Insights
AI Consulting for Small Businesses: What It Actually Costs and What You Get
Ask five AI consultancies what a project costs and you'll get five variations of "it depends." That's technically true and practically useless when you're trying to decide whether to budget five thousand or fifty.
This is a plain breakdown of how AI consulting for business is priced at the small and mid-sized end, what you should get for the money, and where the costs hide.
The three pricing models you'll encounter in small business AI consulting
1. Fixed-scope project
You agree a defined deliverable — one automated workflow, one integration, one internal tool — for a fixed price. Best when the problem is well understood.
Good for: first engagements, clear single workflows. Watch for: scope defined so tightly that every real-world edge case becomes a change order.
2. Time and materials
You pay a day rate or monthly rate for a defined capacity. Best when the problem is exploratory or the scope will genuinely evolve.
Good for: discovery, multi-phase work, ongoing improvement. Watch for: no cap and no milestones. Always agree checkpoints.
3. Retainer
A recurring monthly fee for continued build, maintenance, and support after the initial system is live.

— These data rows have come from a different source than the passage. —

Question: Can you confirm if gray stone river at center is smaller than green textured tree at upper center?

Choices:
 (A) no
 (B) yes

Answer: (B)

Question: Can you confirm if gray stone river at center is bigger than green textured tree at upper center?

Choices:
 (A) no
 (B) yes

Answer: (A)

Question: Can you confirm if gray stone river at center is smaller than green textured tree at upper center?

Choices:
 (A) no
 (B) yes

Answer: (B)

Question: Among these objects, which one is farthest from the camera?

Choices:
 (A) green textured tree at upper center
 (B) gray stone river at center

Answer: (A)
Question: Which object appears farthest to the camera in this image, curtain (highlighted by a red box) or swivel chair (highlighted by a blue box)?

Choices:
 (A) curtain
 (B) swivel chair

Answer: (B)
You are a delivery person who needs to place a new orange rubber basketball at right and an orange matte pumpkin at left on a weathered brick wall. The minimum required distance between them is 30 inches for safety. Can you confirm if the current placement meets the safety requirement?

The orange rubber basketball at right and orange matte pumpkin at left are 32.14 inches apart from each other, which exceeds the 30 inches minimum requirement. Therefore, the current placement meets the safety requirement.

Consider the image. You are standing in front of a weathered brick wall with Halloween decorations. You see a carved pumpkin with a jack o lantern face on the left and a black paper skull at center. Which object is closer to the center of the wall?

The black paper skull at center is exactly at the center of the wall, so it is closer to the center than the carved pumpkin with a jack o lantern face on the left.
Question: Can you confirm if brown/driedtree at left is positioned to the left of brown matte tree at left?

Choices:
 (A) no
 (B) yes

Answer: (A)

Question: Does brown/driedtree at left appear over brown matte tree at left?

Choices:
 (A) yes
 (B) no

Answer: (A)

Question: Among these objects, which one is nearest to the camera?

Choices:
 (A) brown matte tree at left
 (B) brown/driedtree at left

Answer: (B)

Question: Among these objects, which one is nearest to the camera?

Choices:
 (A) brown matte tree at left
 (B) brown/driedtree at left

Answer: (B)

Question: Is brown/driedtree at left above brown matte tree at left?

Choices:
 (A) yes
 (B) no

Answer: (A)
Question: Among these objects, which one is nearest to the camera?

Good for: businesses running production automations without internal engineers. Watch for: paying retainer rates for what is really occasional support.
What small business AI consulting projects actually cost
Rough, honest ranges for small-business engagements:
| Engagement | Typical scope | Typical range |
|---|---|---|
| Opportunity audit | 1–2 weeks, workflow mapping, ranked shortlist | Low four figures |
| Single workflow automation | 3–6 weeks, one process live in production | Mid four to low five figures |
| Custom internal tool or dashboard | 6–10 weeks, integrations plus UI | Five figures |
| Ongoing support retainer | Monthly maintenance and iteration | Low four figures per month |
Anything materially above these ranges should come with a specific reason — regulated data, heavy legacy integration, real model training — not just "enterprise-grade."
What should be included
Whatever the model, these belong in scope and shouldn't be extras:
- Discovery sessions with the people who actually do the work
- A written scope with acceptance criteria you can test
- Integration with your existing systems, not a parallel island
- Testing with real data, not just happy-path demos
- Documentation and a handover session
- A defined period of post-launch fixes
If handover and documentation are line items priced separately, you're being set up for dependency.
A useful test: ask what happens after go-live if something breaks in week three. The answer tells you more than the proposal does.
The costs people forget
- Tooling and API usage. Model calls, automation platforms, and hosting are recurring and yours to pay. Ask for a monthly estimate up front.
- Internal time. Your team will spend hours in discovery, testing, and training. Budget it.
- Data cleanup. If the data is messy, cleaning it is often the largest single chunk of work.
- Change management. A perfect tool nobody adopts returns nothing.
How to judge whether it's worth it
Use hours, not vibes. Take the process you want automated:
Hours per week × loaded hourly cost × 52 = annual cost of the manual process.
If a five-week build costs less than a year of that, and the process isn't about to change, the maths works. Add error reduction and faster turnaround as upside rather than assuming them.
We break this calculation down further on our cost savings page, and you can see measured outcomes from real engagements in our case studies.
Ways to spend less
- Start with one workflow, not a programme.
- Buy the audit first as a standalone. It's cheap and it de-risks everything after.
- Use off-the-shelf tools wherever they fit; pay for custom work only where they don't.
- Insist that phase one produces something in production, so you can judge before committing further.
The short version
For most small businesses, a meaningful first AI engagement lands somewhere between a low four-figure audit and a five-figure build, with running tool costs on top. If a proposal can't tell you what will be live at the end and what it will cost to run, it isn't a proposal — it's an invoice with adjectives.
Frequently asked questions
How much does AI consulting cost for a small business?
A standalone opportunity audit typically lands in the low four figures, a single production workflow in the mid four to low five figures, and a custom internal tool in the five figures. Ongoing support retainers usually start in the low four figures per month, plus tooling and API usage.
What pricing models do AI consultants use?
Three: fixed-scope project (best for a clearly defined single workflow), time and materials (best for exploratory work, always with milestones and a cap), and monthly retainer (best when you run production automations without internal engineers).
What hidden costs should I budget for?
Model and API usage, automation platform and hosting fees, your own team's time in discovery and testing, data cleanup, and change management. Ask for a monthly running-cost estimate before signing, not after go-live.
How do I know if AI consulting is worth the money?
Multiply the hours per week spent on the process by your loaded hourly cost by 52. If a five-week build costs less than a year of that manual process — and the process isn't about to change — the maths works. Treat error reduction and faster turnaround as upside, not as the justification.